I met a woman once who claimed she’d known Glynn as a child, and I can find no reason to doubt her account of him. I had been sitting on my own in the lounge area of a public house in Leeds one Sunday afternoon in the December of 1984 reading Glynn’s first novel, Prussian Blue , a second time (just twenty-four years of age when he published it — what hope was there for the rest of us?) when the woman seated next to me on the wall-to-wall banquette leaned across to my table. She wore a gold T-bar rope chain over her royal-blue polo-neck jumper, and a black mohair cardigan over that again, stray fibres of which she picked off her lip from time to time like strands of loose tobacco. She had been observing me for some minutes.

‘I was in national school with your man,’ she finally remarked, nodding at my paperback. Her accent was rural Irish, right enough. ‘A holy terror,’ she added with satisfaction, pursing her lips in a manner that said, Go on, ask me more . She folded her arms and gave herself a brisk squeeze of pleasure at the prospect of throwing in her tuppence worth. We are a nation that likes nothing better than a good story, preferably featuring one of our own, ideally the parish black sheep, and few could hold a candle to Glynn in that field. I frowned at his author photograph on the back of Prussian Blue to confirm we were discussing the same individual. ‘That’s the boyo,’ said the woman, ‘the very man,’ and indeed she looked the correct vintage to have been in Glynn’s class: mid-fifties, thereabouts.

‘In Wicklow, was this?’ I asked her.

‘Arklow,’ she asserted.

‘I see.’ So she knew what she was talking about. I was all ears after that.

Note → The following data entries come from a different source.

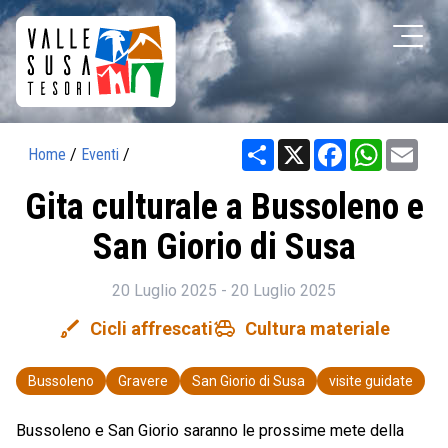
Share
X
Facebook
WhatsAp
Ema
Home
/
Eventi
/
Gita culturale a Bussoleno e
San Giorio di Susa
20 Luglio 2025 - 20 Luglio 2025
brush
toys
Cicli affrescati
Cultura materiale
Bussoleno
Gravere
San Giorio di Susa
visite guidate
Bussoleno e San Giorio saranno le prossime mete della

Glynn’s childhood remains what you might call a grey area. It is difficult to even conceive of him as a boy, if the truth be told. Just one short story in his body of work is told from the point of view of a child. The powerful evocations of childhood which characterise the novels are refracted through the narrative agency of a grown man casting his mind back (for yes, they are all male, Glynn’s protagonists — all male, all to blame, all contrite to the point of belligerence). Little is recorded of Glynn’s early years save for a few bald facts such as which schools he attended, and when. Dr M. J. Hanratty’s otherwise exhaustively researched biography, Glynn: An Irish Paradox (Oxford University Press, 1982), glosses over the topic in a matter of paragraphs. Glynn himself joked in an interview with the London Times that he sprang forth fully grown on the 18th of April 1952, at the age of twenty-one. This was the date his first piece of writing was published, a short story in the Irish Press . ‘ Homopoeticus was born,’ he was quoted as saying, borrowing the phrase from Nabokov without accrediting him. ‘Life before writing was hardly a life for me at all,’ he elaborated when queried by the interviewer why he so casually discounted his childhood.

Here follows a little cited fact: for a period of eighteen months commencing in 1948, Glynn was a seminarian. After completing his secondary-school education he entered St Patrick’s College, Maynooth, to study to be a priest. Has enough been made of this biographical detail, I wonder? Glynn doesn’t exactly conceal this information so much as not exactly publicise it either. Should photographs of him in his cassock exist I have so far failed to come across them, notwithstanding my great curiosity and renowned attention to detail.

Mention is always made in the Note on the Author printed on Glynn’s dust jackets of the four years he spent reading Classics in Trinity — something of a novelty for Catholics at the time — but never a whisper of his spell in Maynooth. He was asked about it on the night of his public reading in the Royal Irish Academy, which was the first I’d heard of him harbouring religious inclinations. It made sense, though, when you thought about it. He had an uncommon capacity for awe. ‘It’s no secret,’ Glynn responded, as if the questioner had suggested it was. He did not elucidate on the subject beyond this statement.